Trainee Profile database indexing baseline tests
Experiment plan and results | Trainee Self Service performance: with and without database indexing |
---|---|
Experiment owner | @Reuben Roberts |
Reviewers | @Andy Nash (Unlicensed) |
Approver | |
Optimizely link |
|
Jira ticket(s) | |
Status | In review / In progress / Complete |
On this page |
Stakeholder summary
Adding an index to the Trainee Details database improved overall speed to retrieve a trainee profile by a factor of two.
Experiment planning
Overview
This was a baselining experiment to determine the performance impact of database indexing for the Trainee Details component of TIS Self-Service.
Improved performance would mean that trainee users would be able to see their data more quickly, as this would reduce the load time of the Trainee Details interface.
Improved performance would increase the rate at which changes from other parts of the TIS system can be synchronised with the Trainee Self-Service component, reducing the possibility of confusion resulting from contradictory trainee details appearing in different parts of the TIS system.
Hypothesis
We hypothesize that adding a database index
will decrease the time taken to retrieve a Trainee Profile from the database
Metrics
Time to retrieve a complete Trainee Profile using the Trainee Details APIprimary metric
Database-level processing time for the above secondary metric
Targeting
This experiment would impact
Trainee sync (tis-trainee-sync)
Trainee User Interface (tis-trainee-ui)
Environment
Profiling was conducted on a Dell running Windows 10 and equipped with an Intel(R) Core(TM) i7-8750H CPU @ 2.20GHz and 32.0GB RAM. No specific standardisation was applied to system resources available to the software, since the profiling was intended to be comparative (i.e. A/B).
The MongoDB database server was running locally, with 79 602 TraineeProfile records, equivalent in number to the Trainee Self-Service staging database at the point the tests were run.
Test design
Testing was conducted with the database state modified:
without the traineeTisId field indexed (test A) and
with a regular ascending index applied to the traineeTisId field (test B).
200 trainee TIS Ids were selected at random from the complete set, and the Trainee Details API was called iteratively to retrieve trainee details for each trainee TIS Id. (Result 1, below)
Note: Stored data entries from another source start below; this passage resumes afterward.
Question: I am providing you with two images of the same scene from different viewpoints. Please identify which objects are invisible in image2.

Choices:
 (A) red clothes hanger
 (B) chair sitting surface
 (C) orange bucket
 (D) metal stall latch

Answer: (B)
CPU profiling using Visual VM was used to identify wait time, to identify when the application was waiting for a response from the database. (Result 2, below)
MongoDB Query Performance was assessed using the 'Explain Plan' output in MongoDB Compass for a query to retrieve a single TraineeProfile document using traineeTisId as the filter. (Result 3, below)
Notes
It is necessary to allow a newly created database index to stabilise for a minute or two before running tests, otherwise performance metrics will be misleading.
Results
Test A: (Without index)
Retrieving 200 random trainee profiles via the API: 87.4s (+/- 4.8s) (n=5)
getTraineeProfileByTraineeTisId waiting time: 985ms
Query fetch execution time: 5ms (documents examined: 79602)
Test B: (With index)
Retrieving 200 random trainee profiles via the API: 38.6s (+/- 6.3s) (n=5)
getTraineeProfileByTraineeTisId waiting time: 75ms
Query fetch execution time: 0ms (documents examined: 1)
| A: Control | B: Variation | Change |
---|---|---|---|
Retrieving profiles via API | 87.4s | 38.6s | -56% |
getTraineeProfileByTraineeTisId waiting time | 985ms | 75ms | -92% |
Query fetch execution time | 5ms | 0ms | -100% |
Conclusions
Highlights
Overall speed to retrieve a trainee profile using the API using the indexed database was over twice that of the unindexed database.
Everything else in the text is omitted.